En el cuarto mes, el útero crece por encima del arco púbico y el vientre gradualmente se pronuncia más. Alrededor de las 17 a 20 semanas, se pueden sentir los movimientos del bebé como si fueran burbujas. Estos movimientos se hacen más distinguidos a medida que el bebé crece. Muchas madres comienzan a comunicarse más con la nueva vida que está dentro. Si tiene más hijos, ellos disfrutarán al ver crecer el vientre y tratarán de sentir los movimientos del bebé.

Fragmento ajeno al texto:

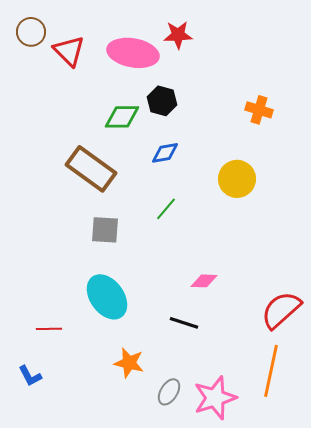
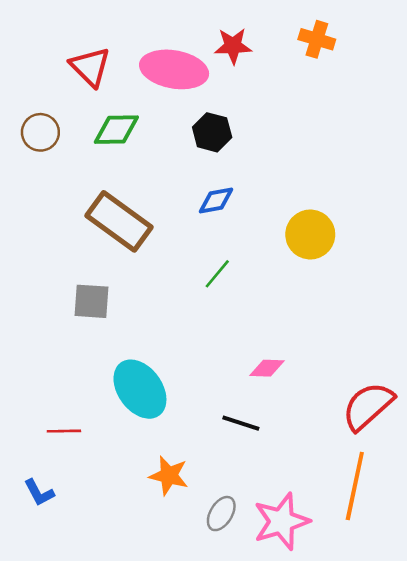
brown circle: (31, 32) -> (40, 132), moved
orange cross: (259, 110) -> (317, 39), moved
green diamond: (122, 117) -> (116, 130), moved
gray square: (105, 230) -> (91, 301), moved

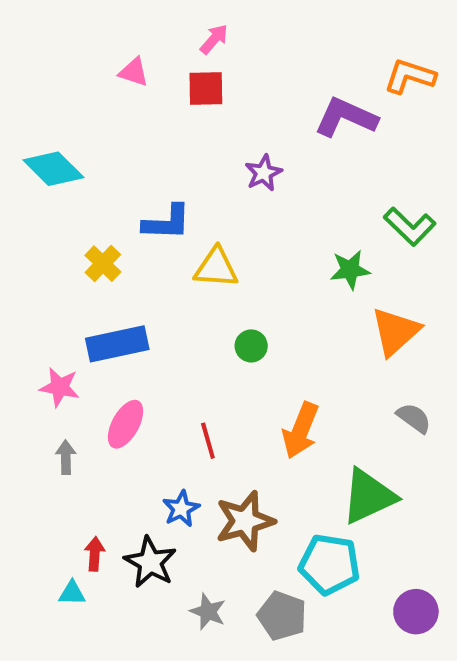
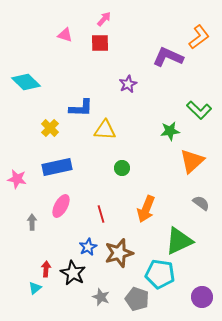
orange L-shape: (410, 76) -> (199, 37), turned 125
pink star: (60, 387) -> (17, 179), moved
cyan triangle: (72, 593) -> (35, 288), turned -40

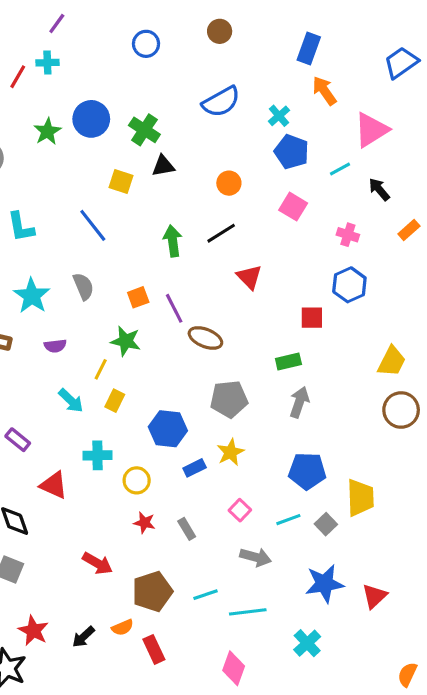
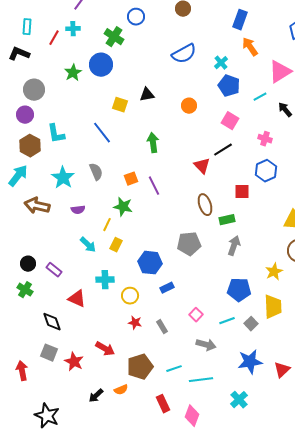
green cross: (144, 130) -> (114, 37), moved
black line: (221, 233) -> (223, 150), moved
brown ellipse: (205, 338) -> (205, 205), moved, turned 50
yellow star: (231, 452) -> (274, 272), moved
red star: (33, 631) -> (74, 362), moved
red rectangle: (154, 649) -> (163, 404), moved

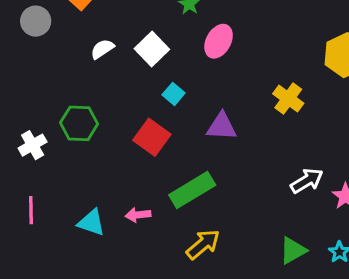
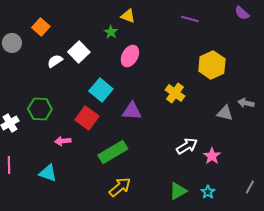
white square: (152, 49) -> (79, 52), moved
cyan square: (174, 94) -> (101, 90), size x1.6
pink arrow: (138, 215) -> (63, 141), moved

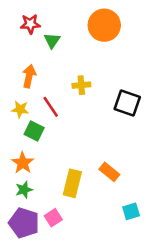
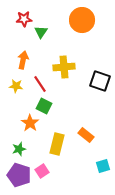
yellow cross: (81, 85) -> (64, 67), size x1.5
green square: (34, 131) -> (44, 106), moved
orange star: (23, 163) -> (30, 123), moved

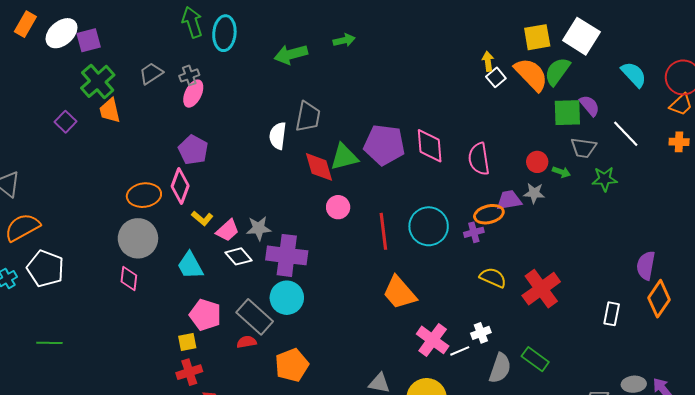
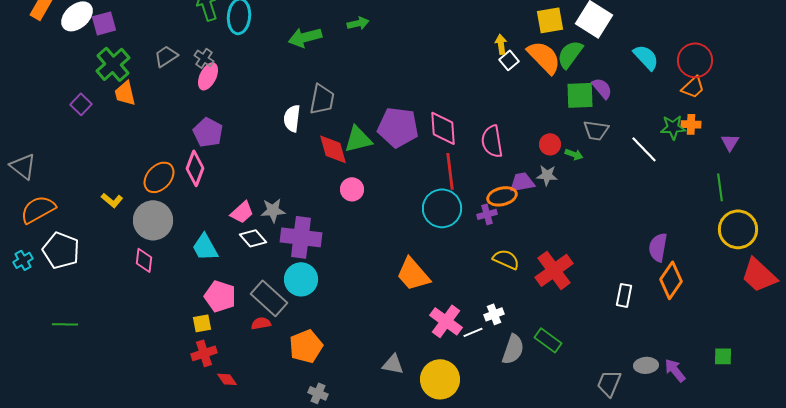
gray cross: (189, 75) -> (204, 58), turned -36
white line: (626, 134) -> (644, 149), moved
green star: (605, 179) -> (673, 127), moved
orange ellipse: (144, 195) -> (159, 177), turned -40
yellow L-shape: (202, 218) -> (112, 200), moved
red line: (383, 231) -> (450, 171), moved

Mientras que nuestra vida cotidiana continúa, es importante hacerse de tiempo para compartir nuestras emociones y sentimientos con nuestros familiares y amigos. Hay mucha información sobre la estimulación temprana al feto, que trabaja con la música, meditación y otras formas de comunicación. Esto ayuda a estimular el crecimiento energético del niño y el desarrollo temprano de una relación sana entre todos los miembros de la familia.
Es un tiempo sagrado, y requiere de nosotras desarrollar nuestros potenciales más instintivos y creativos. Las energías del primer y segundo chakra son reacomodadas y removidas, literalmente, lo que se suma al aumento de emociones experimentadas durante todo el embarazo. Si somos conscientes de estos cambios interiores nos ayudarán a enfrentar otros desafíos que puedan existir en la vida. Escribir a diario y mantener comunicación con los seres queridos resulta ser beneficioso. La homeopatía y hierbas también pueden ayudarnos. Una alimentación saludable en general es de gran importancia. La mayoría de las mujeres intuyen qué y cuándo necesitan algo. Se trata de escuchar esta voz interior y honrarla para mantener nuestra salud y bienestar.